ポイントの利用方法に着目

前回はポイントの貯め方について説明したが、どれほどポイントを貯めても、ポイントを使わなければ、トクしたことにはならない。

「PiTaPa」みたいにシンプルに割り引くシステム、あるいはチャージの際に自動的に上積みする方式ならわかりやすいが、独立した口座を用意してポイントを付与するシステムの場合、それをどういう形で "放出" するかが思案のしどころだ。大別すると、以下のようになるだろう。

カードのチャージ額に上積み

Suicaポイントクラブが典型例。どのタイミングで発動するかが問題になるほか、ポイントの期限切れに注意する必要がある。

クレジットカードのポイントとして蓄積・利用する

オートチャージを利用すると適用できる方法。

他の提携ポイントに交換

別のポイントサービスと提携して交換できると、ポイントを集約できるメリットが得られる。

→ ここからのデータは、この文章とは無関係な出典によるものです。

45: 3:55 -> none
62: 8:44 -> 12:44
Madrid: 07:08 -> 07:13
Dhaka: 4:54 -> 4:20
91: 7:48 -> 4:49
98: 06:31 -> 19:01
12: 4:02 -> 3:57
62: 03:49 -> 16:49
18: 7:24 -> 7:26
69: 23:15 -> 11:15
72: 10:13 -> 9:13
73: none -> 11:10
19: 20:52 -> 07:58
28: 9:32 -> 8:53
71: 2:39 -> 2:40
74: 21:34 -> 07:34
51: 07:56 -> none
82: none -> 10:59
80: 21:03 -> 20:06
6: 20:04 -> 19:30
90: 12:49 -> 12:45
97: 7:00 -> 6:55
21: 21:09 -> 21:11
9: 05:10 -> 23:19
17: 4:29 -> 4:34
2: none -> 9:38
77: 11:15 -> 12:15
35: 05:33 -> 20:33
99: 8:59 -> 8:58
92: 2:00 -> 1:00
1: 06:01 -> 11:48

ただし、交換比率には注意が必要だ。

Suicaポイントクラブのメリットと利用時の注意点

Suicaポイントクラブ

筆者は、記名式My SuicaでSuicaポイントクラブを利用している。もともと、Suicaポイントクラブを利用できるSuicaは、「モバイルSuica」「Suica付きビューカード」「Suica対応クレジットカード」の3種類に限られていたが、2010年3月から「記名式My Suica」「Suica定期券」「Suica付き学生証/社員証」「ゆうちょICキャッシュカードSuica」にも対応した。

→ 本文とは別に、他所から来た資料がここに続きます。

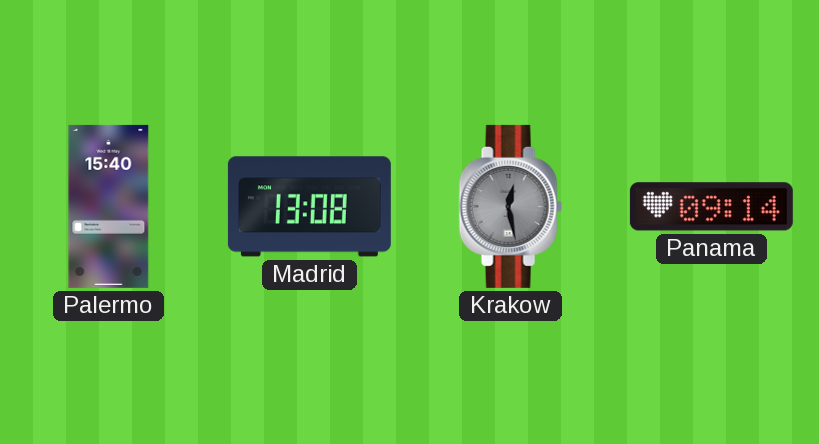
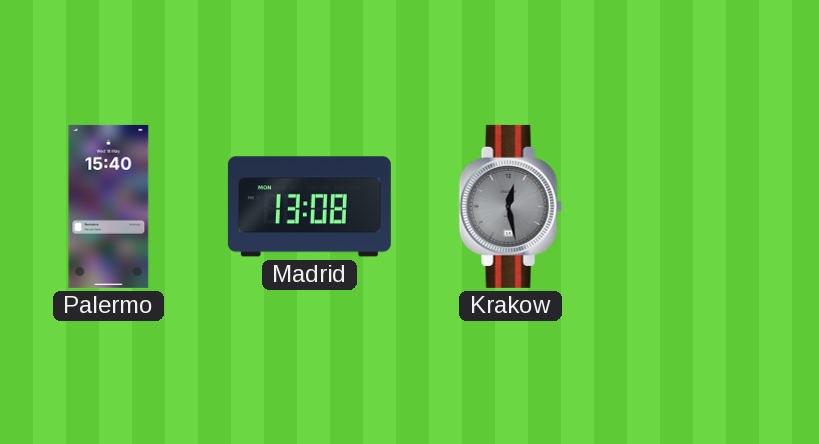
Panama: 09:14 -> none
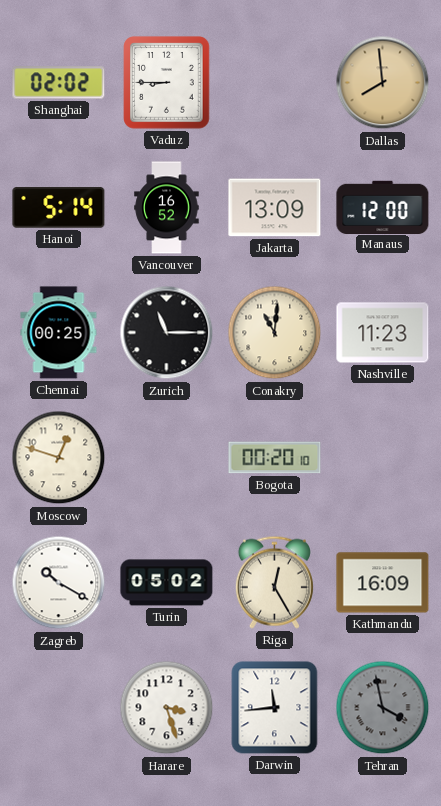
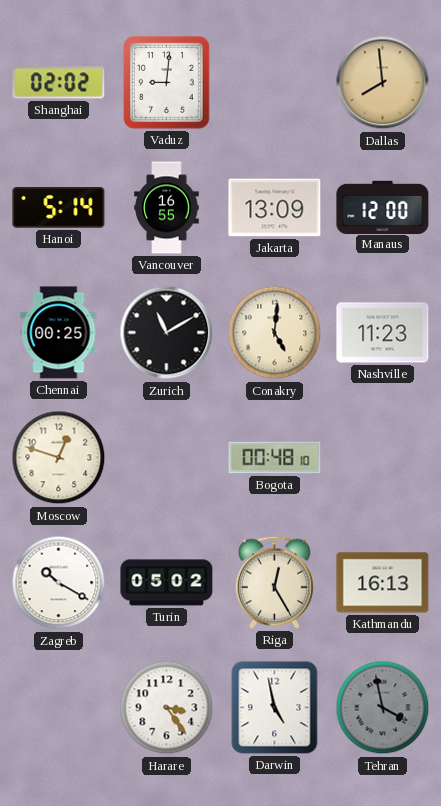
Vaduz: 8:45 -> 9:01
Vancouver: 16:52 -> 16:55
Zurich: 11:15 -> 11:10
Conakry: 11:01 -> 5:01
Bogota: 00:20 -> 00:48
Kathmandu: 16:09 -> 16:13
Harare: 3:27 -> 3:24
Darwin: 11:44 -> 4:58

これは推測だが、誰でも自由に購入・利用が可能なものは対象から外して、利用者の身元を明確したうえでカードと紐付けられるものを対象にしているのだろう。なお、会員登録時はSuicaの個体番号を登録する必要があるので、登録していないSuicaをいくら使ってもポイントは付かない。

そして、ポイントが付くのはSuicaポイントクラブ対応店舗で電子マネー機能を利用した場合に限られる。店舗によってレートが異なり、例えば、JR系のコンビニエンスストアでは200円で1ポイント、駅の飲料自販機では100円で1ポイントなので、同じ120円の缶コーヒーでも「コンビニエンスストアで買うとポイントなし、自販機で買うと1ポイント」なんて妙なことも起きる。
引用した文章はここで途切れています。